Welcome to Linguistics and Korea

Ever wondered why Koreans speak "bad English"?
Why it's so hard to learn Korean?
Why it's so hard to have "normal" conversations with Koreans?
Why it's so hard to fit in with Korean culture and society?
We don't claim to have the perfect answer to these questions, just a few hints that we hope will clarify the situation.
If you have questions, comments or suggestions, we'd be happy to hear from you. Email us at raphael.hadid [at] gmail [dot] com

Are Koreans losing their Korean to the expense of English?

Let me reassure you: no person has ever lost its first language. That is, no matter how much time you may happen to spend abroad or how much you may study a foreign language, your ability to speak your native language will be intact.

The Korean taught in schools, just like all other languages taught in school, is the form spoken by the older upper middle class people and does not take into account the evolved form of language that students speak. The form that students speak will then be taught in schools years later, and that generation will again accuse youngsters of not speaking their language properly, or of losing it, and so on.

The point is that language evolves, and most of the evolution takes place among junior high and senior high school students. These students will come up with new grammar patterns, new words and so on which will not be taught in schools.

Korea is a socially stratified society, just like the United States and many other countries. Yes their is a lower class in the US even though Americans tend to claim that they all belong to that middle class. As for Korea, there is an upper class, a middle class and a lower class, and the middle class tends to try everything in order to one day belong to that upper class.

During the 1960s, linguists discovered that upper class people had a distinct dialect, which tended to be the one taught in schools in developed countries, and was therefore referred to as the "official language" or as a "language" in opposition to what other classes spoke which tends to be referred to as a dialect.

So when Koreans are not speaking the dialect of the "upper class", society tends to be worried that they are not speaking the language properly and that they are losing it.

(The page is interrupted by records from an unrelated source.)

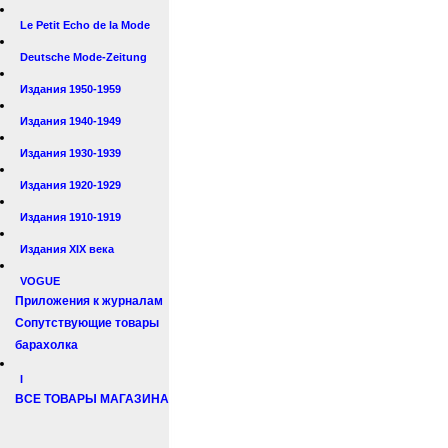
Le Petit Echo de la Mode
Deutsche Mode-Zeitung
Издания 1950-1959
Издания 1940-1949
Издания 1930-1939
Издания 1920-1929
Издания 1910-1919
Издания XIX века
VOGUE
Приложения к журналам
Сопутствующие товары
барахолка
I
ВСЕ ТОВАРЫ МАГАЗИНА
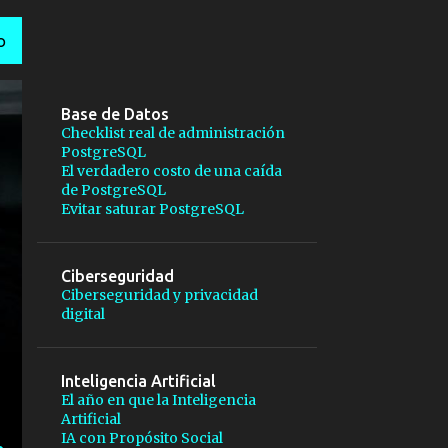
O
Base de Datos
Checklist real de administración
PostgreSQL
El verdadero costo de una caída
de PostgreSQL
Evitar saturar PostgreSQL
Ciberseguridad
Ciberseguridad y privacidad
digital
Inteligencia Artificial
El año en que la Inteligencia
Artificial
IA con Propósito Social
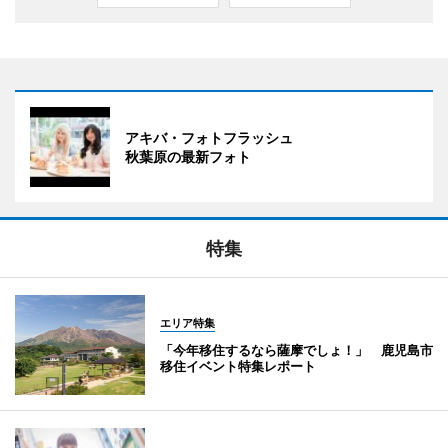
アキバ・フォトフラッシュ
秋葉原の最新フォト
特集
エリア特集
「今年移住するなら薩摩でしょ！」 鹿児島市
移住イベント特集レポート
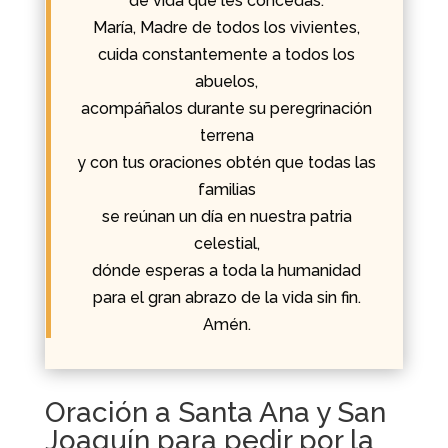
de vida que les concedas.
María, Madre de todos los vivientes,
cuida constantemente a todos los
abuelos,
acompáñalos durante su peregrinación
terrena
y con tus oraciones obtén que todas las
familias
se reúnan un día en nuestra patria
celestial,
dónde esperas a toda la humanidad
para el gran abrazo de la vida sin fin.
Amén.
Oración a Santa Ana y San
Joaquín para pedir por la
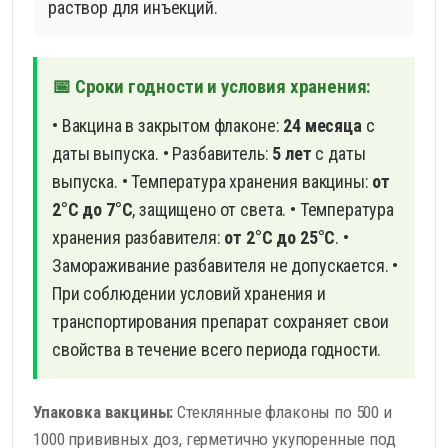
раствор для инъекций.
📅 Сроки годности и условия хранения:
• Вакцина в закрытом флаконе:
24 месяца
с
даты выпуска.
• Разбавитель:
5 лет
с даты
выпуска.
• Температура хранения вакцины:
от
2°С до 7°С
, защищено от света.
• Температура
хранения разбавителя:
от 2°С до 25°С
.
•
Замораживание разбавителя не допускается.
•
При соблюдении условий хранения и
транспортирования препарат сохраняет свои
свойства в течение всего периода годности.
Упаковка вакцины:
Стеклянные флаконы по 500 и
1000 прививных доз, герметично укупоренные под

Society will find every pretext to blame these kids for not speaking the proper dialect: they will call them "lazy", or blame them for spending too much time studying foreign languages.

While speaking the upper class dialect in Korea is a big plus to enter upper class circles, the ability of children and lower class people to speak Korean should not be questioned: it is intact, as grammatical, logical and advanced as any other dialect spoken in Korea, including the upper class dialect.